Eby was only called to the bar in March 2005 but he is already point man for the six-year-old society's biggest campaign to date: housing. Pivot has been lambasted by Vancouver police Chief Jamie Graham, who described it as a “political activist group” in 2005. The organization that promises to stand up for the disenfranchised has made more headlines for its police-watchdog activities than anything else over the past two years. But Pivot executive director John Richardson insists that housing ”along with policing, sex work, and addiction ”has been one of Pivot's four pillars throughout its existence.
“The policing one definitely got a bit more splash,” Richardson told the Straight in a phone interview. “But we put a lot of energy into housing. We went to court over that Woodward's thing [the 2002 squat] several times.”
Richardson said the 2010 Olympics put a squeeze on existing affordable, low-income housing in the area. Eby also noted stagnant welfare rates, building renovations, and increased enforcement of city bylaws by the Vancouver Police Department as contributing factors. The list of hotels in danger is growing, he said, and some clients he represents as legal counsel in arbitration hearings have already been displaced.
“Some who are more together, who don't have addiction issues and can take care of themselves, have moved to Surrey and New Westminster,” Eby said. “Others are still in the neighbourhood, still retain me, but I have no contact with them at all.”
Eby confirmed that some of his clients have already wound up on the streets. “Dunsmuir International Student House, the old Salvation Army, used to be housing,” he said. “Marble Arch, with 148 units, used to rent to people on low incomes. St. Helen's Hotel on Granville was renovated, so we lost another 100 rooms there. We're about to lose the Hildon Hotel [on West Cordova Street] to renovations; it's 50 or 60 units. I could go on.”
In its latest newsletter, the Pivot Post, Pivot claims that almost 300 low-income people have lost their homes since June 2005 and that 514 low-income housing units were lost between June 2003 and June 2005.
According to Eby, the City of Vancouver 2005 survey of low-income housing in the downtown did not factor in increased rents.
“In 2005, they didn't count the student conversions or the rent increases,” he said. “We set an arbitrary amount of $380 a month [to determine affordability]. When we took that into account, the City of Vancouver actually lost 514 rooms over that survey period. But the City of Vancouver survey said they'd gained 99 low-income housing spaces.”
Richardson said Pivot has collected 140 affidavits from “people with a housing crisis or who are homeless” to go into a housing report this fall.
Pivot also plans to form Pivot Legal Cooperative ”an entity separate from the legal society that will offer legal services on a sliding-fee scale” and move its offices into a new building on the 600-block of East Hastings at Heatley Avenue, formerly a welfare office.

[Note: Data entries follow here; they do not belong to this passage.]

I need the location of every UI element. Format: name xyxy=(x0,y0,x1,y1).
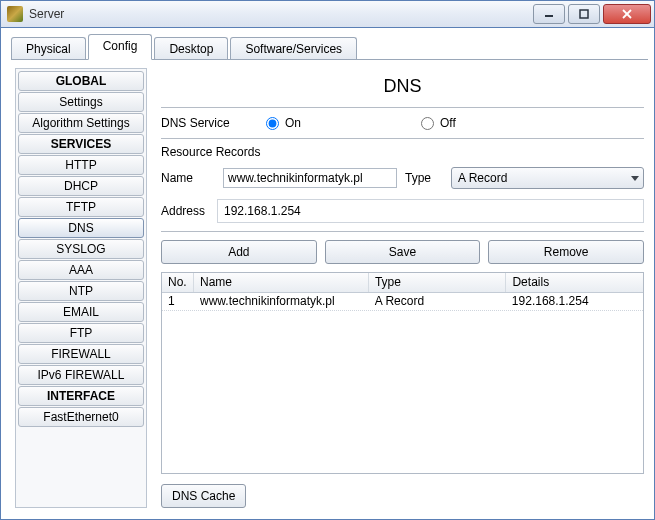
sidebar-header-interface: INTERFACE xyxy=(18,386,144,406)
sidebar-header-global: GLOBAL xyxy=(18,71,144,91)
cell-type: A Record xyxy=(369,293,506,310)
name-input[interactable] xyxy=(223,168,397,188)
col-details[interactable]: Details xyxy=(506,273,643,292)
address-input[interactable] xyxy=(217,199,644,223)
name-type-row: Name Type A Record xyxy=(161,163,644,193)
dns-on-radio[interactable] xyxy=(266,117,279,130)
table-header: No. Name Type Details xyxy=(162,273,643,293)
window-title: Server xyxy=(29,7,64,21)
sidebar-item-aaa[interactable]: AAA xyxy=(18,260,144,280)
save-button[interactable]: Save xyxy=(325,240,481,264)
minimize-button[interactable] xyxy=(533,4,565,24)
tab-desktop[interactable]: Desktop xyxy=(154,37,228,59)
sidebar-item-algorithm-settings[interactable]: Algorithm Settings xyxy=(18,113,144,133)
type-select-value: A Record xyxy=(458,171,507,185)
cache-row: DNS Cache xyxy=(161,474,644,508)
add-button[interactable]: Add xyxy=(161,240,317,264)
sidebar-item-fastethernet0[interactable]: FastEthernet0 xyxy=(18,407,144,427)
button-row: Add Save Remove xyxy=(161,232,644,272)
address-row: Address xyxy=(161,193,644,232)
address-label: Address xyxy=(161,204,217,218)
svg-rect-1 xyxy=(580,10,588,18)
dns-off-radio[interactable] xyxy=(421,117,434,130)
remove-button[interactable]: Remove xyxy=(488,240,644,264)
tab-config[interactable]: Config xyxy=(88,34,153,60)
col-name[interactable]: Name xyxy=(194,273,369,292)
dns-service-on[interactable]: On xyxy=(266,116,421,130)
chevron-down-icon xyxy=(631,176,639,181)
table-body: 1 www.technikinformatyk.pl A Record 192.… xyxy=(162,293,643,473)
sidebar-item-ftp[interactable]: FTP xyxy=(18,323,144,343)
sidebar-item-dns[interactable]: DNS xyxy=(18,218,144,238)
records-table: No. Name Type Details 1 www.technikinfor… xyxy=(161,272,644,474)
title-bar: Server xyxy=(0,0,655,28)
sidebar-item-syslog[interactable]: SYSLOG xyxy=(18,239,144,259)
dns-off-label: Off xyxy=(440,116,456,130)
sidebar-item-email[interactable]: EMAIL xyxy=(18,302,144,322)
sidebar-item-dhcp[interactable]: DHCP xyxy=(18,176,144,196)
dns-service-row: DNS Service On Off xyxy=(161,108,644,139)
tab-physical[interactable]: Physical xyxy=(11,37,86,59)
col-type[interactable]: Type xyxy=(369,273,507,292)
name-label: Name xyxy=(161,171,223,185)
table-row[interactable]: 1 www.technikinformatyk.pl A Record 192.… xyxy=(162,293,643,311)
cell-name: www.technikinformatyk.pl xyxy=(194,293,369,310)
sidebar-item-ntp[interactable]: NTP xyxy=(18,281,144,301)
sidebar-item-firewall[interactable]: FIREWALL xyxy=(18,344,144,364)
close-button[interactable] xyxy=(603,4,651,24)
sidebar-header-services: SERVICES xyxy=(18,134,144,154)
sidebar-item-http[interactable]: HTTP xyxy=(18,155,144,175)
maximize-button[interactable] xyxy=(568,4,600,24)
window-controls xyxy=(533,4,654,24)
window-body: Physical Config Desktop Software/Service… xyxy=(0,28,655,520)
sidebar-item-tftp[interactable]: TFTP xyxy=(18,197,144,217)
sidebar[interactable]: GLOBAL Settings Algorithm Settings SERVI… xyxy=(15,68,147,508)
tab-strip: Physical Config Desktop Software/Service… xyxy=(11,34,648,60)
app-icon xyxy=(7,6,23,22)
cell-details: 192.168.1.254 xyxy=(506,293,643,310)
dns-on-label: On xyxy=(285,116,301,130)
col-no[interactable]: No. xyxy=(162,273,194,292)
config-content: GLOBAL Settings Algorithm Settings SERVI… xyxy=(7,60,648,512)
type-select[interactable]: A Record xyxy=(451,167,644,189)
page-title: DNS xyxy=(161,68,644,108)
dns-cache-button[interactable]: DNS Cache xyxy=(161,484,246,508)
dns-service-label: DNS Service xyxy=(161,116,266,130)
sidebar-item-ipv6-firewall[interactable]: IPv6 FIREWALL xyxy=(18,365,144,385)
dns-pane: DNS DNS Service On Off Resource Records … xyxy=(147,68,644,508)
type-label: Type xyxy=(397,171,451,185)
resource-records-label: Resource Records xyxy=(161,139,644,163)
dns-service-off[interactable]: Off xyxy=(421,116,576,130)
sidebar-item-settings[interactable]: Settings xyxy=(18,92,144,112)
tab-software-services[interactable]: Software/Services xyxy=(230,37,357,59)
cell-no: 1 xyxy=(162,293,194,310)
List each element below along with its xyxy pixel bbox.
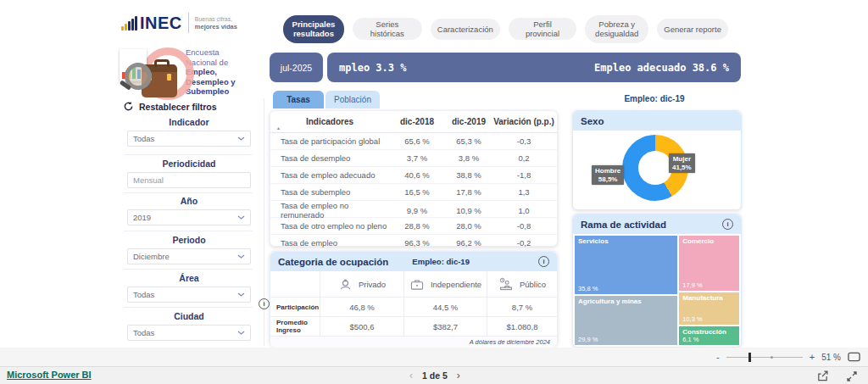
- filter-label: Año: [127, 196, 251, 206]
- tab-principales-resultados[interactable]: Principales resultados: [283, 15, 344, 43]
- filter-label: Periodo: [127, 235, 251, 245]
- reset-filters-button[interactable]: Restablecer filtros: [123, 101, 217, 112]
- tagline-line1: Buenas cifras,: [195, 16, 232, 22]
- info-icon[interactable]: i: [722, 219, 733, 230]
- dropdown-value: Diciembre: [133, 252, 170, 261]
- table-row[interactable]: Tasa de subempleo 16,5 % 17,8 % 1,3: [270, 183, 557, 200]
- zoom-in-button[interactable]: +: [810, 352, 815, 362]
- divider: [124, 154, 253, 155]
- panel-title: Categoria de ocupación: [278, 257, 388, 267]
- powerbi-report-page: INEC Buenas cifras, mejores vidas Encues…: [0, 0, 868, 384]
- zoom-slider[interactable]: [726, 357, 803, 358]
- chevron-down-icon: [237, 136, 245, 141]
- filter-periodicidad: Periodicidad Mensual: [127, 159, 251, 188]
- footnote: A dólares de diciembre 2024: [270, 336, 557, 348]
- tab-perfil-provincial[interactable]: Perfil provincial: [509, 18, 576, 40]
- ticker-marquee: mpleo 3.3 % Empleo adecuado 38.6 %: [327, 53, 741, 82]
- survey-line: Encuesta: [186, 47, 220, 57]
- powerbi-brand-link[interactable]: Microsoft Power BI: [7, 370, 92, 380]
- filter-area: Área Todas: [127, 273, 251, 303]
- zoom-slider-thumb[interactable]: [748, 353, 751, 362]
- sort-ascending-icon[interactable]: ▲: [276, 125, 281, 131]
- periodo-dropdown[interactable]: Diciembre: [127, 248, 251, 264]
- indicators-table: ▲ Indicadores dic-2018 dic-2019 Variació…: [270, 110, 558, 247]
- col-indicadores[interactable]: Indicadores: [270, 117, 389, 126]
- treemap-tile-servicios[interactable]: Servicios 35,8 %: [575, 236, 677, 294]
- fit-to-page-icon[interactable]: [848, 352, 860, 362]
- table-row[interactable]: Tasa de empleo no remunerado 9,9 % 10,9 …: [270, 200, 557, 217]
- donut-label-mujer[interactable]: Mujer 41,5%: [669, 153, 695, 173]
- period-context-label: Empleo: dic-19: [604, 94, 705, 103]
- rama-treemap: Servicios 35,8 % Agricultura y minas 29,…: [575, 236, 739, 345]
- treemap-tile-agricultura[interactable]: Agricultura y minas 29,9 %: [575, 296, 677, 345]
- col-dic-2019[interactable]: dic-2019: [445, 117, 492, 126]
- survey-line: Subempleo: [186, 86, 229, 96]
- promedio-ingreso-row[interactable]: Promedio Ingreso $500,6 $382,7 $1.080,8: [270, 316, 557, 336]
- worker-icon: [338, 277, 353, 291]
- prev-page-icon[interactable]: ‹: [409, 370, 413, 381]
- report-nav-tabs: Principales resultados Series históricas…: [283, 14, 728, 43]
- divider: [188, 13, 189, 33]
- panel-header: Rama de actividad i: [573, 214, 741, 234]
- table-row[interactable]: Tasa de otro empleo no pleno 28,8 % 28,0…: [270, 217, 557, 234]
- survey-illustration-icon: [118, 42, 186, 98]
- tab-generar-reporte[interactable]: Generar reporte: [657, 19, 728, 40]
- chevron-down-icon: [237, 254, 245, 259]
- tab-series-historicas[interactable]: Series históricas: [353, 18, 422, 40]
- filter-label: Ciudad: [127, 311, 251, 321]
- inec-bars-icon: [121, 16, 137, 31]
- chevron-down-icon: [237, 292, 245, 297]
- table-row[interactable]: Tasa de desempleo 3,7 % 3,8 % 0,2: [270, 149, 557, 166]
- filter-indicador: Indicador Todas: [127, 117, 251, 147]
- page-navigation: ‹ 1 de 5 ›: [409, 370, 460, 381]
- treemap-tile-comercio[interactable]: Comercio 17,9 %: [679, 236, 739, 291]
- dropdown-value: 2019: [133, 213, 151, 222]
- panel-header: Sexo: [573, 111, 741, 131]
- table-row[interactable]: Tasa de participación global 65,6 % 65,3…: [270, 133, 557, 149]
- zoom-controls: - + 51 %: [716, 348, 860, 366]
- col-variacion[interactable]: Variación (p.p.): [492, 117, 555, 126]
- panel-title: Rama de actividad: [581, 220, 666, 230]
- area-dropdown[interactable]: Todas: [127, 287, 251, 303]
- filter-label: Indicador: [127, 117, 251, 127]
- tab-tasas[interactable]: Tasas: [273, 91, 324, 109]
- tab-caracterizacion[interactable]: Caracterización: [431, 19, 500, 40]
- ticker-date-badge: jul-2025: [270, 53, 323, 82]
- info-icon[interactable]: i: [259, 298, 270, 309]
- dropdown-value: Todas: [133, 290, 154, 299]
- panel-title: Sexo: [581, 116, 604, 126]
- col-dic-2018[interactable]: dic-2018: [389, 117, 445, 126]
- filter-periodo: Periodo Diciembre: [127, 235, 251, 264]
- table-row[interactable]: Tasa de empleo adecuado 40,6 % 38,8 % -1…: [270, 166, 557, 183]
- ciudad-dropdown[interactable]: Todas: [127, 325, 251, 341]
- powerbi-footer-bar: Microsoft Power BI ‹ 1 de 5 ›: [0, 366, 868, 384]
- chevron-down-icon: [237, 331, 245, 335]
- treemap-tile-construccion[interactable]: Construcción 6,1 %: [679, 326, 739, 345]
- tab-poblacion[interactable]: Población: [326, 91, 380, 109]
- fullscreen-icon[interactable]: [846, 370, 858, 382]
- filter-label: Área: [127, 273, 251, 283]
- share-icon[interactable]: [816, 370, 829, 382]
- table-row[interactable]: Tasa de empleo 96,3 % 96,2 % -0,2: [270, 234, 557, 251]
- table-header-row: ▲ Indicadores dic-2018 dic-2019 Variació…: [270, 111, 557, 133]
- filter-label: Periodicidad: [127, 159, 251, 169]
- periodicidad-input[interactable]: Mensual: [127, 172, 251, 188]
- treemap-tile-manufactura[interactable]: Manufactura 10,3 %: [679, 292, 739, 325]
- reset-filters-label: Restablecer filtros: [139, 102, 217, 112]
- dropdown-value: Todas: [133, 328, 154, 337]
- indicador-dropdown[interactable]: Todas: [127, 131, 251, 147]
- input-value: Mensual: [133, 175, 164, 185]
- info-icon[interactable]: i: [538, 256, 549, 267]
- filter-ciudad: Ciudad Todas: [127, 311, 251, 341]
- zoom-out-button[interactable]: -: [716, 352, 720, 362]
- panel-header: Categoria de ocupación Empleo: dic-19 i: [270, 252, 557, 271]
- categoria-columns-row: Privado Independiente Público: [270, 271, 557, 297]
- next-page-icon[interactable]: ›: [457, 370, 460, 381]
- tab-pobreza-desigualdad[interactable]: Pobreza y desigualdad: [585, 15, 648, 43]
- donut-label-hombre[interactable]: Hombre 58,5%: [592, 165, 624, 185]
- col-publico: Público: [520, 280, 546, 289]
- participacion-row[interactable]: Participación 46,8 % 44,5 % 8,7 %: [270, 297, 557, 316]
- zoom-level: 51 %: [821, 353, 841, 362]
- anio-dropdown[interactable]: 2019: [127, 209, 251, 225]
- brand-name: INEC: [140, 14, 182, 33]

* Woodwards, a former department store located in Downtown Eastside, sat empty for many years and was occupied by squatters in 2002. Many, along with other groups in DTES, demanded low-income housing be built in its place. The building was demolished in 2006 to make way for a new apartment
complex, with only a fraction for low-income people to be provided. The rest for middle-class professional (yuppies).